(Stored data entries)
■ ■ ■ ■ ■
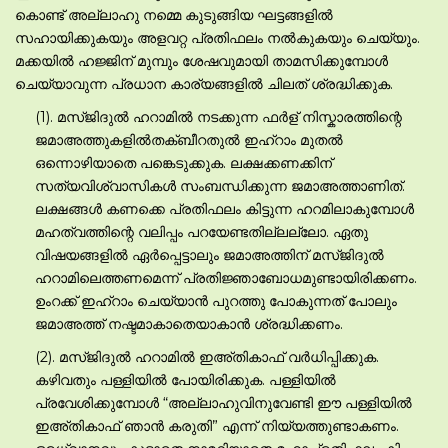
കൊണ്ട് അല്ലാഹു നമ്മെ കുടുങ്ങിയ ഘട്ടങ്ങളില്‍
സഹായിക്കുകയും അളവറ്റ പ്രതിഫലം നല്‍കുകയും ചെയ്യും.
മക്കയില്‍ ഹജ്ജിന് മുമ്പും ശേഷവുമായി താമസിക്കുമ്പോള്‍
ചെയ്യാവുന്ന പ്രധാന കാര്യങ്ങളില്‍ ചിലത് ശ്രദ്ധിക്കുക.
(1). മസ്ജിദുല്‍ ഹറാമില്‍ നടക്കുന്ന ഫര്‍ള് നിസ്കാരത്തിന്റെ
ജമാഅത്തുകളില്‍തക്ബീറതുല്‍ ഇഹ്റാം മുതല്‍
ഒന്നൊഴിയാതെ പങ്കെടുക്കുക. ലക്ഷക്കണക്കിന്
സത്യവിശ്വാസികള്‍ സംബന്ധിക്കുന്ന ജമാഅത്താണിത്.
ലക്ഷങ്ങള്‍ കണക്കെ പ്രതിഫലം കിട്ടുന്ന ഹറമിലാകുമ്പോള്‍
മഹത്വത്തിന്റെ വലിപ്പം പറയേണ്ടതില്ലല്ലോ. ഏതു
വിഷയങ്ങളില്‍ ഏര്‍പ്പെട്ടാലും ജമാഅത്തിന് മസ്ജിദുല്‍
ഹറാമിലെത്തണമെന്ന് പ്രതിജ്ഞാബോധമുണ്ടായിരിക്കണം.
ഉംറക്ക് ഇഹ്റാം ചെയ്യാന്‍ പുറത്തു പോകുന്നത് പോലും
ജമാഅത്ത് നഷ്ടമാകാതെയാകാന്‍ ശ്രദ്ധിക്കണം.
(2). മസ്ജിദുല്‍ ഹറാമില്‍ ഇഅ്തികാഫ് വര്‍ധിപ്പിക്കുക.
കഴിവതും പള്ളിയില്‍ പോയിരിക്കുക. പള്ളിയില്‍
പ്രവേശിക്കുമ്പോള്‍ “അല്ലാഹുവിനുവേണ്ടി ഈ പള്ളിയില്‍
ഇഅ്തികാഫ് ഞാന്‍ കരുതി” എന്ന് നിയ്യത്തുണ്ടാകണം.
■ ■ ■ ■ ■
- [TASK DIRECTIONS] Among the records above, extract exactly the lines from the line with "ജമാഅത്തുകളില്‍തക്ബീറതുല്‍ ഇഹ്റാം മുതല്‍" to the line with "ജമാഅത്ത് നഷ്ടമാകാതെയാകാന്‍ ശ്രദ്ധിക്കണം.", both lines included, and leave out the rest.

- [PROBLEM SOLUTION]
ജമാഅത്തുകളില്‍തക്ബീറതുല്‍ ഇഹ്റാം മുതല്‍
ഒന്നൊഴിയാതെ പങ്കെടുക്കുക. ലക്ഷക്കണക്കിന്
സത്യവിശ്വാസികള്‍ സംബന്ധിക്കുന്ന ജമാഅത്താണിത്.
ലക്ഷങ്ങള്‍ കണക്കെ പ്രതിഫലം കിട്ടുന്ന ഹറമിലാകുമ്പോള്‍
മഹത്വത്തിന്റെ വലിപ്പം പറയേണ്ടതില്ലല്ലോ. ഏതു
വിഷയങ്ങളില്‍ ഏര്‍പ്പെട്ടാലും ജമാഅത്തിന് മസ്ജിദുല്‍
ഹറാമിലെത്തണമെന്ന് പ്രതിജ്ഞാബോധമുണ്ടായിരിക്കണം.
ഉംറക്ക് ഇഹ്റാം ചെയ്യാന്‍ പുറത്തു പോകുന്നത് പോലും
ജമാഅത്ത് നഷ്ടമാകാതെയാകാന്‍ ശ്രദ്ധിക്കണം.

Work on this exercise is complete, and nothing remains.